Nano-vLLM manages GPU memory for attention key/value tensors through a paged allocator inspired by virtual memory systems. The BlockManager treats the KV cache as a pool of fixed-size blocks and assigns them to sequences on demand.
Physical Layout
The KV cache is a single contiguous tensor allocated once during ModelRunner.allocate_kv_cache():
self.kv_cache = torch.empty(
2, # key and value
hf_config.num_hidden_layers, # one entry per transformer layer
config.num_kvcache_blocks, # number of physical blocks
self.block_size, # tokens per block (default 256)
num_kv_heads, # KV heads per tensor-parallel rank
head_dim, # head dimension
)
Dimension 0 separates keys (kv_cache[0]) from values (kv_cache[1]). Each attention layer gets a slice of dimension 1 assigned at startup:
for module in self.model.modules():
if hasattr(module, "k_cache") and hasattr(module, "v_cache"):
module.k_cache = self.kv_cache[0, layer_id]
module.v_cache = self.kv_cache[1, layer_id]
layer_id += 1
Block Size and Count
Each block holds block_size tokens (default 256, must be a multiple of 256 per the config assertion). The number of blocks is computed at runtime from available GPU memory:
def allocate_kv_cache(self):
config = self.config
hf_config = config.hf_config
free, total = torch.cuda.mem_get_info()
used = total - free
peak = torch.cuda.memory_stats()["allocated_bytes.all.peak"]

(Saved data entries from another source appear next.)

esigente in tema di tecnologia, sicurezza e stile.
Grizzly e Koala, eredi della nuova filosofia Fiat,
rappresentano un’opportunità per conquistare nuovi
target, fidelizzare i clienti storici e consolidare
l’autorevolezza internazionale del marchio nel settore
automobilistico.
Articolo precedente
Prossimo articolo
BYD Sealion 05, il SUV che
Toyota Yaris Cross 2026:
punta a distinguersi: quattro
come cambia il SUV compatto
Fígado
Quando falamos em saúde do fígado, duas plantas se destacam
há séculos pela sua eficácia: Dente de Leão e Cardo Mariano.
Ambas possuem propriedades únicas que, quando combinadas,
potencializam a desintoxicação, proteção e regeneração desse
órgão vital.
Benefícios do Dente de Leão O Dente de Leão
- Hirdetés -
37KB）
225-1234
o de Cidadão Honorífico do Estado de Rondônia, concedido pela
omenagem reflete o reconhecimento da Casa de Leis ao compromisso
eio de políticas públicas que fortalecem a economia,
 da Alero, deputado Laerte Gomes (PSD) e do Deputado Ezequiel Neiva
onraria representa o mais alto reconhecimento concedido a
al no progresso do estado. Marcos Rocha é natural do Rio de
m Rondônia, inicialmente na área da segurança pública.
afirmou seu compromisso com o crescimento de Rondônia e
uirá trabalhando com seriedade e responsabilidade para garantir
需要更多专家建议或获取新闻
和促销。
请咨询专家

current = torch.cuda.memory_stats()["allocated_bytes.all.current"]
num_kv_heads = hf_config.num_key_value_heads // self.world_size
head_dim = getattr(hf_config, "head_dim",
hf_config.hidden_size // hf_config.num_attention_heads)
block_bytes = (
2 * hf_config.num_hidden_layers
* self.block_size * num_kv_heads * head_dim
* hf_config.torch_dtype.itemsize
)
config.num_kvcache_blocks = (
int(total * config.gpu_memory_utilization - used - peak + current)
// block_bytes
)
The formula accounts for:
total * gpu_memory_utilization — the GPU memory budget (default 90% of VRAM).
used - peak + current — memory already committed to model weights and other allocations, adjusted by the delta between peak and current to avoid double-counting the warmup spike.
The Block Object
class Block:
def __init__(self, block_id):
self.block_id = block_id
self.ref_count = 0 # 0 = free, ≥1 = in use
self.hash = -1 # -1 = not yet hashed / incomplete block
self.token_ids = [] # token content for hash verification
A block with ref_count == 0 is on the free list. ref_count > 1 means two or more sequences share this block (prefix cache hit).
BlockManager Operations
can_allocate
Checks whether enough free blocks exist to cover all logical blocks required by a sequence:
def can_allocate(self, seq: Sequence) -> bool:
return len(self.free_block_ids) >= seq.num_blocks
seq.num_blocks is ceil(len(seq) / block_size).
allocate
Assigns physical blocks to a sequence at prefill time. For each logical block it first attempts a hash cache hit:
def allocate(self, seq: Sequence):
assert not seq.block_table
h = -1
cache_miss = False
for i in range(seq.num_blocks):
token_ids = seq.block(i)
h = self.compute_hash(token_ids, h) if len(token_ids) == self.block_size else -1
block_id = self.hash_to_block_id.get(h, -1)
if block_id == -1 or self.blocks[block_id].token_ids != token_ids:
cache_miss = True
if cache_miss:
block_id = self.free_block_ids[0]
block = self._allocate_block(block_id)
else:
seq.num_cached_tokens += self.block_size
if block_id in self.used_block_ids:
block = self.blocks[block_id]
block.ref_count += 1 # share the block
else:
block = self._allocate_block(block_id)
if h != -1:
block.update(h, token_ids)
self.hash_to_block_id[h] = block_id
seq.block_table.append(block_id)
Once a cache miss occurs for any block, all subsequent blocks are treated as misses too — there is no point trying to match non-contiguous cached suffixes.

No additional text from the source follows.